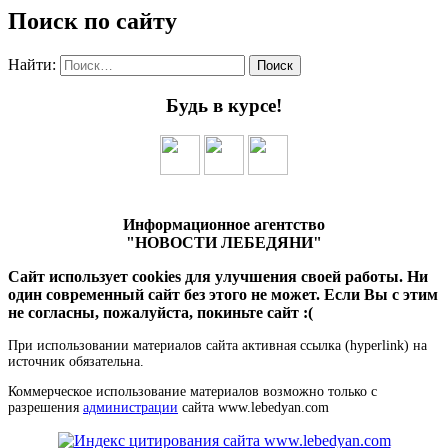
Поиск по сайту
Найти:
Будь в курсе!
Информационное агентство
"НОВОСТИ ЛЕБЕДЯНИ"
Сайт использует cookies для улучшения своей работы. Ни
один современный сайт без этого не может. Если Вы с этим
не согласны, пожалуйста, покиньте сайт :(
При использовании материалов сайта активная ссылка (hyperlink) на
источник обязательна.
Коммерческое использование материалов возможно только с
разрешения
администрации
сайта www.lebedyan.com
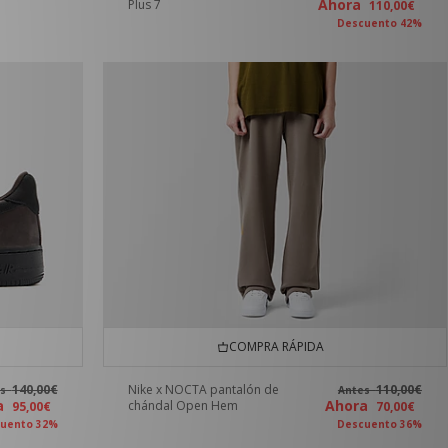
Ahora
Plus 7
110,00€
Descuento 42%
COMPRA RÁPIDA
140,00€
Nike x NOCTA pantalón de
110,00€
es
Antes
ra
Ahora
chándal Open Hem
95,00€
70,00€
uento 32%
Descuento 36%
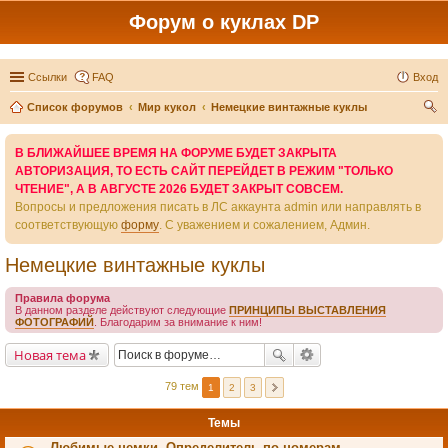
Форум о куклах DP
Ссылки
FAQ
Вход
Список форумов
Мир кукол
Немецкие винтажные куклы
ои
В БЛИЖАЙШЕЕ ВРЕМЯ НА ФОРУМЕ БУДЕТ ЗАКРЫТА
ск
АВТОРИЗАЦИЯ, ТО ЕСТЬ САЙТ ПЕРЕЙДЕТ В РЕЖИМ "ТОЛЬКО
ЧТЕНИЕ", А В АВГУСТЕ 2026 БУДЕТ ЗАКРЫТ СОВСЕМ.
Вопросы и предложения писать в ЛС аккаунта admin или направлять в
соответствующую
форму
. С уважением и сожалением, Админ.
Немецкие винтажные куклы
Правила форума
В данном разделе действуют следующие
ПРИНЦИПЫ ВЫСТАВЛЕНИЯ
ФОТОГРАФИЙ
. Благодарим за внимание к ним!
Новая тема
79 тем
1
2
3
Темы
Любимые немки. Определитель по номерам.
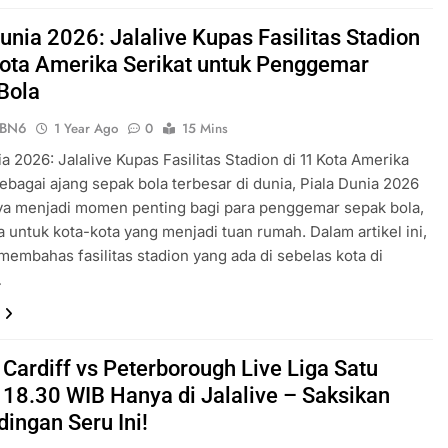
unia 2026: Jalalive Kupas Fasilitas Stadion
Kota Amerika Serikat untuk Penggemar
Bola
ePBN6
1 Year Ago
0
15 Mins
ia 2026: Jalalive Kupas Fasilitas Stadion di 11 Kota Amerika
Sebagai ajang sepak bola terbesar di dunia, Piala Dunia 2026
ya menjadi momen penting bagi para penggemar sepak bola,
ga untuk kota-kota yang menjadi tuan rumah. Dalam artikel ini,
 membahas fasilitas stadion yang ada di sebelas kota di
…
 Cardiff vs Peterborough Live Liga Satu
s 18.30 WIB Hanya di Jalalive – Saksikan
dingan Seru Ini!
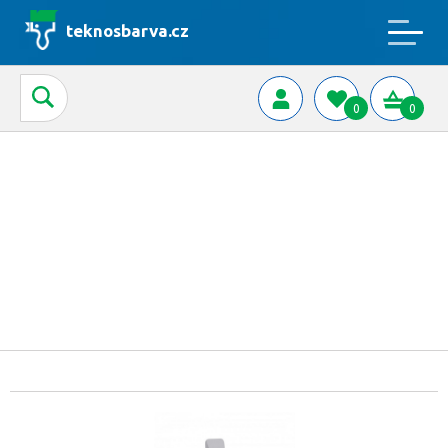
teknosbarva.cz
0
0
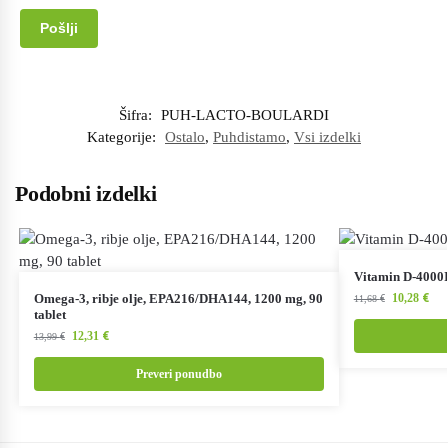
Šifra:
PUH-LACTO-BOULARDI
Kategorije:
Ostalo
,
Puhdistamo
,
Vsi izdelki
Podobni izdelki
Vitamin D-4000I
Omega-3, ribje olje, EPA216/DHA144, 1200 mg, 90
10,28
€
11,68
€
tablet
12,31
€
13,99
€
Preveri ponudbo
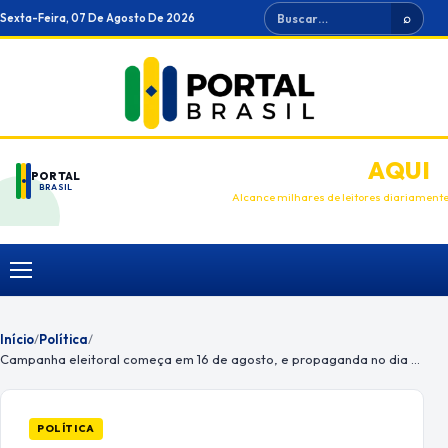
Ir
Buscar
Sexta-Feira, 07 De Agosto De 2026
⌕
para
o
conteúdo
ANUNCIE
AQUI
PORTAL
BRASIL
Alcance milhares de leitores diariament
Menu
Início
/
Política
/
Campanha eleitoral começa em 16 de agosto, e propaganda no dia 26; veja as regras
POLÍTICA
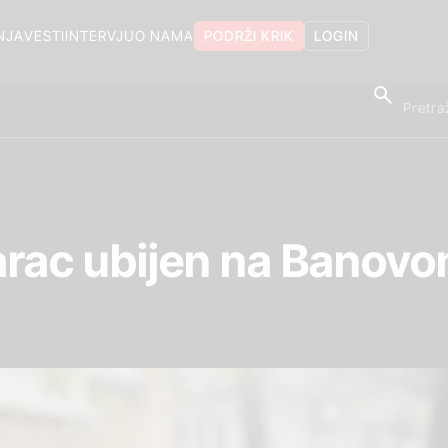
NJA
VESTI
INTERVJU
O NAMA
PODRŽI KRIK
LOGIN
rac ubijen na Banovo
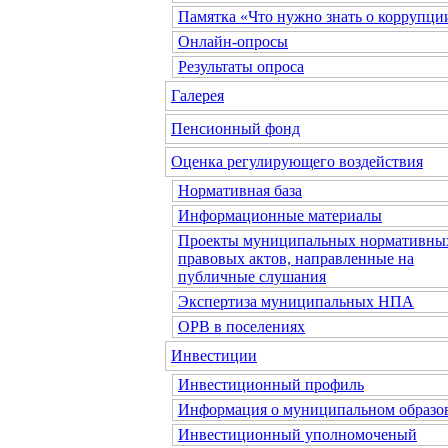
Памятка «Что нужно знать о коррупци
Онлайн-опросы
Результаты опроса
Галерея
Пенсионный фонд
Оценка регулирующего воздействия
Нормативная база
Информационные материалы
Проекты муниципальных нормативны
правовых актов, направленные на
публичные слушания
Экспертиза муниципальных НПА
ОРВ в поселениях
Инвестиции
Инвестиционный профиль
Информация о муниципальном образо
Инвестиционный уполномоченый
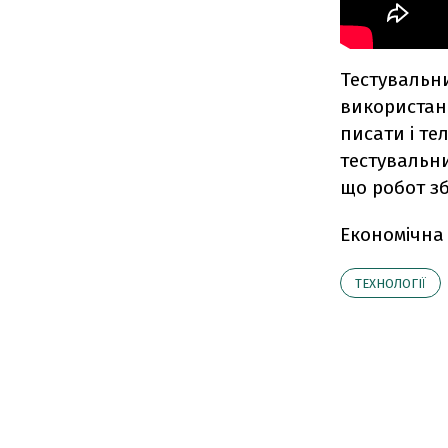
Тестувальни
використанн
писати і те
тестувальн
що робот зб
Економічна
ТЕХНОЛОГІЇ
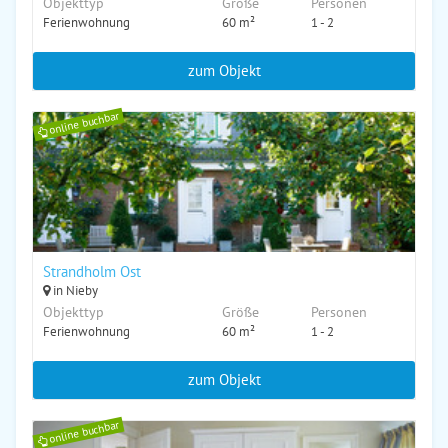
Objekttyp
Größe
Personen
Ferienwohnung
60 m²
1 - 2
zum Objekt
online buchbar
Strandholm Ost
in Nieby
Objekttyp
Größe
Personen
Ferienwohnung
60 m²
1 - 2
zum Objekt
online buchbar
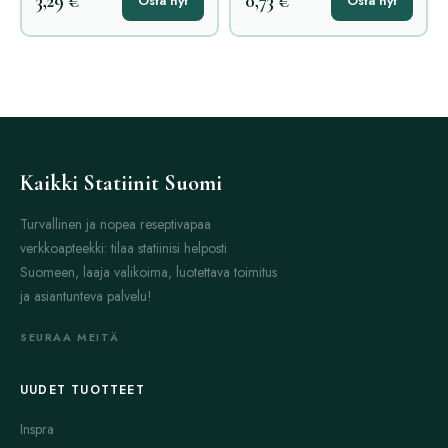
3,29 €
0,73 €
Osta nyt
Osta nyt
Kaikki Statiinit Suomi
Turvallinen ja nopea reseptivapaa
verkkoapteekki: tilaa statiinisi helposti
Suomeen, laaja valikoima, luotettava toimitus
ja asiantunteva palvelu!
SEURAA MEITÄ
UUDET TUOTTEET
Inspra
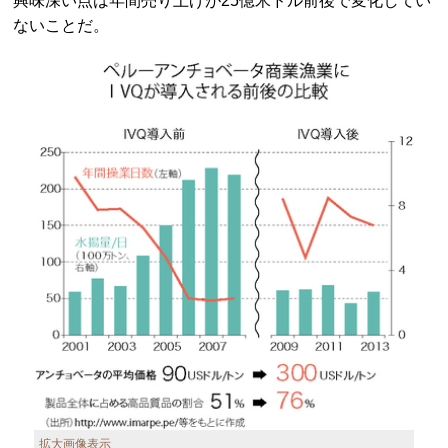
興味深い点は年間売り上げが25億米ドル前後で変化してい
ないことだ。
拡大画像表示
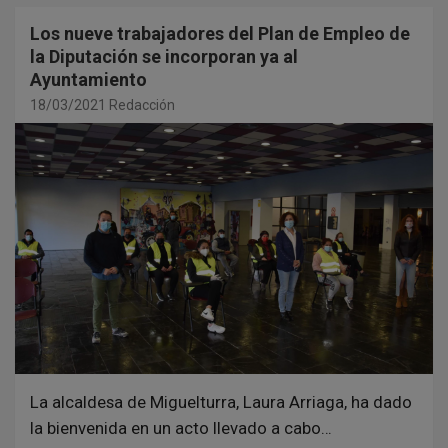
Los nueve trabajadores del Plan de Empleo de
la Diputación se incorporan ya al
Ayuntamiento
18/03/2021
Redacción
La alcaldesa de Miguelturra, Laura Arriaga, ha dado
la bienvenida en un acto llevado a cabo…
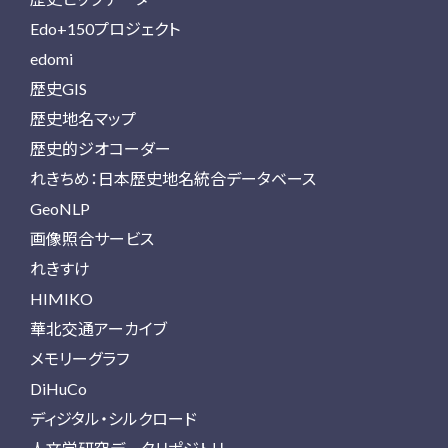
Edo+150プロジェクト
edomi
歴史GIS
歴史地名マップ
歴史的ジオコーダー
れきちめ：日本歴史地名統合データベース
GeoNLP
画像照合サービス
れきすけ
HIMIKO
華北交通アーカイブ
メモリーグラフ
DiHuCo
ディジタル・シルクロード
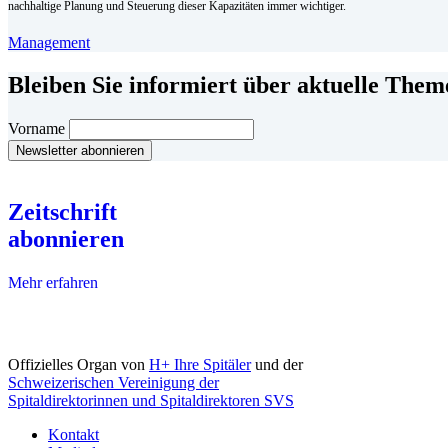
nachhaltige Planung und Steuerung dieser Kapazitäten immer wichtiger.
Management
Bleiben Sie informiert über aktuelle The
Vorname
Zeitschrift
abonnieren
Mehr erfahren
Offizielles Organ von
H+ Ihre Spitäler
und der
Schweizerischen Vereinigung der
Spitaldirektorinnen und Spitaldirektoren SVS
Kontakt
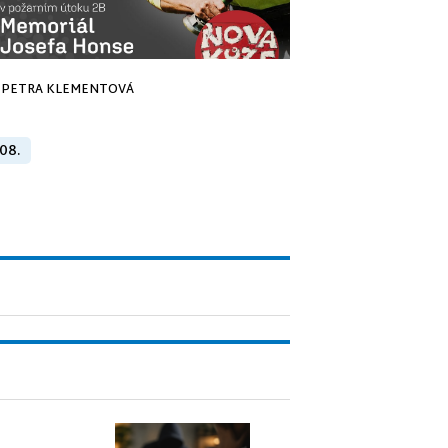
PETRA KLEMENTOVÁ
 08.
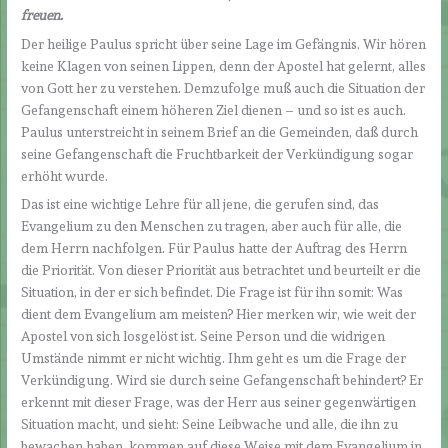
freuen.
Der heilige Paulus spricht über seine Lage im Gefängnis. Wir hören
keine Klagen von seinen Lippen, denn der Apostel hat gelernt, alles
von Gott her zu verstehen. Demzufolge muß auch die Situation der
Gefangenschaft einem höheren Ziel dienen – und so ist es auch.
Paulus unterstreicht in seinem Brief an die Gemeinden, daß durch
seine Gefangenschaft die Fruchtbarkeit der Verkündigung sogar
erhöht wurde.
Das ist eine wichtige Lehre für all jene, die gerufen sind, das
Evangelium zu den Menschen zu tragen, aber auch für alle, die
dem Herrn nachfolgen. Für Paulus hatte der Auftrag des Herrn
die Priorität. Von dieser Priorität aus betrachtet und beurteilt er die
Situation, in der er sich befindet. Die Frage ist für ihn somit: Was
dient dem Evangelium am meisten? Hier merken wir, wie weit der
Apostel von sich losgelöst ist. Seine Person und die widrigen
Umstände nimmt er nicht wichtig. Ihm geht es um die Frage der
Verkündigung. Wird sie durch seine Gefangenschaft behindert? Er
erkennt mit dieser Frage, was der Herr aus seiner gegenwärtigen
Situation macht, und sieht: Seine Leibwache und alle, die ihn zu
bewachen haben, kommen auf diese Weise mit dem Evangelium in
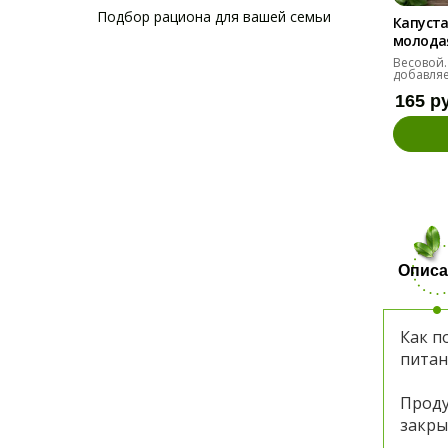
Подбор рациона для вашей семьи
Капуста
молодая 
Весовой.
добавляе
165 р
Описа
Как п
питан
Проду
закры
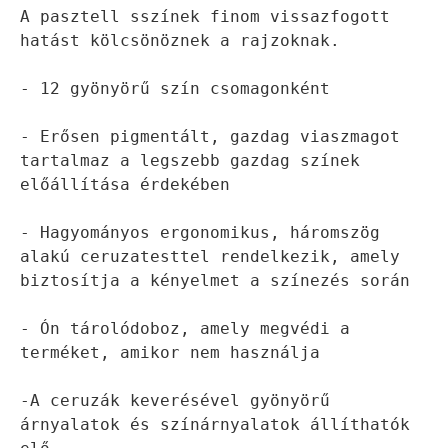
A pasztell sszínek finom vissazfogott 
- 12 gyönyörű szín csomagonként
- Erősen pigmentált, gazdag viaszmagot 
tartalmaz a legszebb gazdag színek 
előállítása érdekében
- Hagyományos ergonomikus, háromszög 
alakú ceruzatesttel rendelkezik, amely 
biztosítja a kényelmet a színezés során
- Ón tárolódoboz, amely megvédi a 
terméket, amikor nem használja
-A ceruzák keverésével gyönyörű 
árnyalatok és színárnyalatok állíthatók 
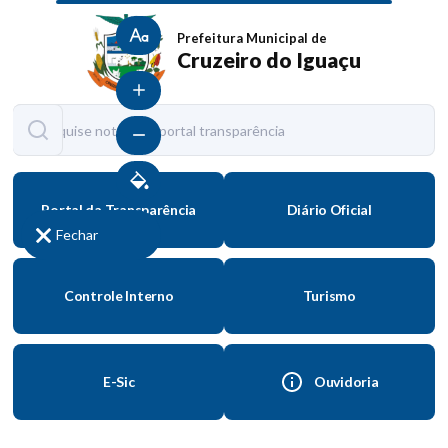
Tamanho normal
Prefeitura Municipal de
Cruzeiro do Iguaçu
Aumentar fonte
Diminuir fonte
Contraste
Portal da Transparência
Diário Oficial
Fechar
Controle Interno
Turismo
E-Sic
Ouvidoria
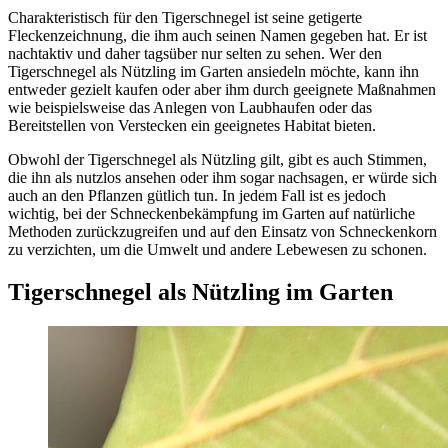
Charakteristisch für den Tigerschnegel ist seine getigerte
Fleckenzeichnung, die ihm auch seinen Namen gegeben hat. Er ist
nachtaktiv und daher tagsüber nur selten zu sehen. Wer den
Tigerschnegel als Nützling im Garten ansiedeln möchte, kann ihn
entweder gezielt kaufen oder aber ihm durch geeignete Maßnahmen
wie beispielsweise das Anlegen von Laubhaufen oder das
Bereitstellen von Verstecken ein geeignetes Habitat bieten.
Obwohl der Tigerschnegel als Nützling gilt, gibt es auch Stimmen,
die ihn als nutzlos ansehen oder ihm sogar nachsagen, er würde sich
auch an den Pflanzen gütlich tun. In jedem Fall ist es jedoch
wichtig, bei der Schneckenbekämpfung im Garten auf natürliche
Methoden zurückzugreifen und auf den Einsatz von Schneckenkorn
zu verzichten, um die Umwelt und andere Lebewesen zu schonen.
Tigerschnegel als Nützling im Garten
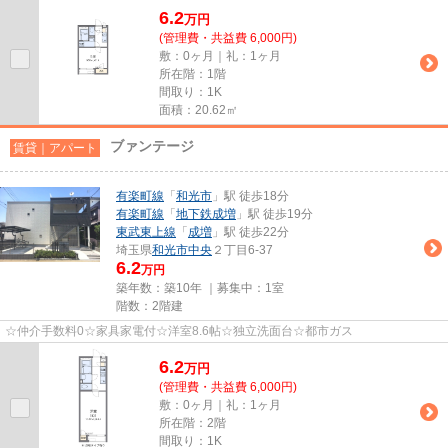
6.2
万
円
(管理費・共益費 6,000円)
敷：0ヶ月｜礼：1ヶ月
所在階：1階
間取り：1K
面積：20.62㎡
ブァンテージ
賃貸｜アパート
有楽町線
「
和光市
」駅 徒歩18分
有楽町線
「
地下鉄成増
」駅 徒歩19分
東武東上線
「
成増
」駅 徒歩22分
埼玉県
和光市
中央
２丁目6-37
6.2
万円
築年数：築10年 ｜募集中：
1室
階数：2階建
☆仲介手数料0☆家具家電付☆洋室8.6帖☆独立洗面台☆都市ガス
6.2
万
円
(管理費・共益費 6,000円)
敷：0ヶ月｜礼：1ヶ月
所在階：2階
間取り：1K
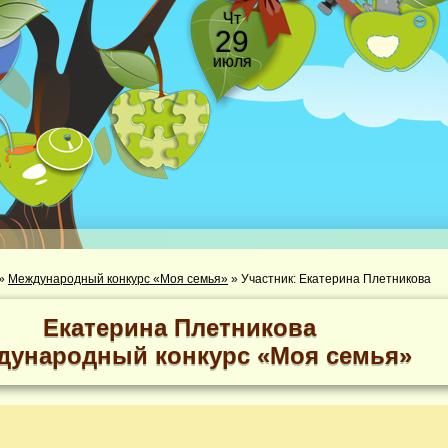
Чт
29
июля
»
Международный конкурс «Моя семья»
»
Участник: Екатерина Плетникова
Екатерина Плетникова
дународный конкурс «Моя семья»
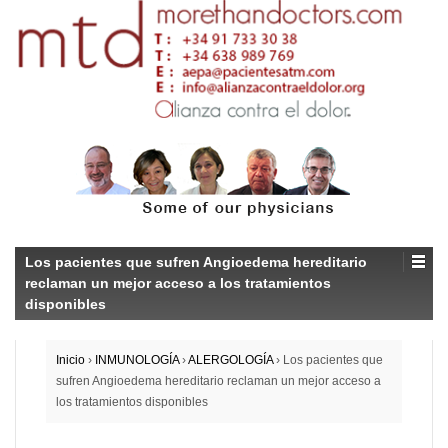
Los pacientes que sufren Angioedema hereditario
reclaman un mejor acceso a los tratamientos
disponibles
Inicio
›
INMUNOLOGÍA
›
ALERGOLOGÍA
›
Los pacientes que
sufren Angioedema hereditario reclaman un mejor acceso a
los tratamientos disponibles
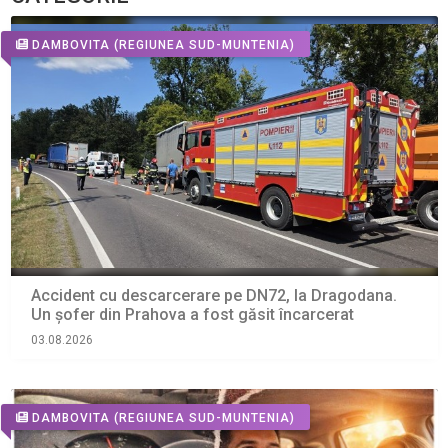
DAMBOVITA
(REGIUNEA SUD-MUNTENIA)
Accident cu descarcerare pe DN72, la Dragodana.
Un șofer din Prahova a fost găsit încarcerat
03.08.2026
DAMBOVITA
(REGIUNEA SUD-MUNTENIA)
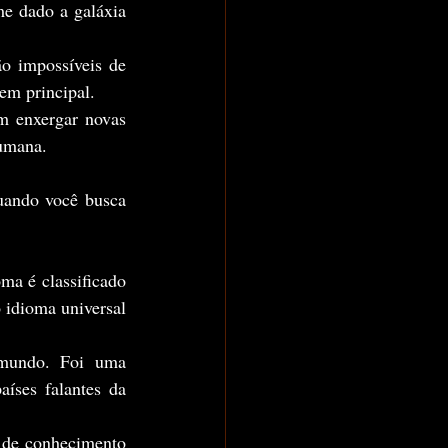
e dado a
galáxia 
em principal.
m enxergar novas 
humana.
 idioma universal 
íses falantes da 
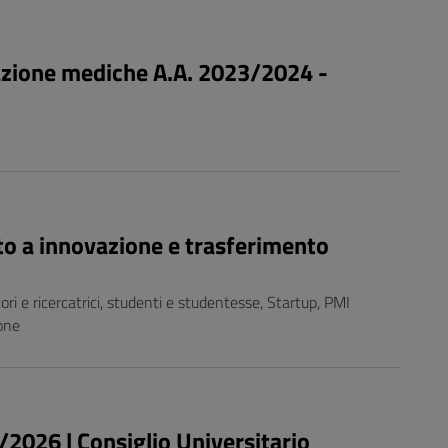
zazione mediche A.A. 2023/2024 -
o a innovazione e trasferimento
tori e ricercatrici, studenti e studentesse, Startup, PMI
ione
5/2026 | Consiglio Universitario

_ _ _ _

* **Problem details**
For this task, return exactly the stretch of the listing above from the line with "Оценка регулирующего воздействия" through the line with "erhöht wurde.", inclusive and without pictures.

* **Answer section**
Оценка регулирующего воздействия
Нормативная база
Информационные материалы
Проекты муниципальных нормативны
правовых актов, направленные на
публичные слушания
Экспертиза муниципальных НПА
ОРВ в поселениях
Инвестиции
Инвестиционный профиль
Информация о муниципальном образо
Инвестиционный уполномоченый
Тестувальни
використанн
писати і те
тестувальн
що робот зб
Економічна
ТЕХНОЛОГІЇ
Objekttyp
Größe
Personen
Ferienwohnung
60 m²
1 - 2
zum Objekt
online buchbar
Strandholm Ost
in Nieby
Objekttyp
Größe
Personen
Ferienwohnung
60 m²
1 - 2
zum Objekt
online buchbar
3,29 €
0,73 €
Osta nyt
Osta nyt
Kaikki Statiinit Suomi
Turvallinen ja nopea reseptivapaa
verkkoapteekki: tilaa statiinisi helposti
Suomeen, laaja valikoima, luotettava toimitus
ja asiantunteva palvelu!
SEURAA MEITÄ
UUDET TUOTTEET
Inspra
興味深い点は年間売り上げが25億米ドル前後で変化してい
ないことだ。
拡大画像表示
Los nueve trabajadores del Plan de Empleo de
la Diputación se incorporan ya al
Ayuntamiento
18/03/2021
Redacción
La alcaldesa de Miguelturra, Laura Arriaga, ha dado
la bienvenida en un acto llevado a cabo…
Edo+150プロジェクト
edomi
歴史GIS
歴史地名マップ
歴史的ジオコーダー
れきちめ：日本歴史地名統合データベース
GeoNLP
画像照合サービス
れきすけ
HIMIKO
華北交通アーカイブ
メモリーグラフ
DiHuCo
ディジタル・シルクロード
nachhaltige Planung und Steuerung dieser Kapazitäten immer wichtiger.
Management
Bleiben Sie informiert über aktuelle The
Vorname
Zeitschrift
abonnieren
Mehr erfahren
Offizielles Organ von
H+ Ihre Spitäler
und der
Schweizerischen Vereinigung der
Spitaldirektorinnen und Spitaldirektoren SVS
Kontakt
PETRA KLEMENTOVÁ
 08.
freuen.
Der heilige Paulus spricht über seine Lage im Gefängnis. Wir hören
keine Klagen von seinen Lippen, denn der Apostel hat gelernt, alles
von Gott her zu verstehen. Demzufolge muß auch die Situation der
Gefangenschaft einem höheren Ziel dienen – und so ist es auch.
Paulus unterstreicht in seinem Brief an die Gemeinden, daß durch
seine Gefangenschaft die Fruchtbarkeit der Verkündigung sogar
erhöht wurde.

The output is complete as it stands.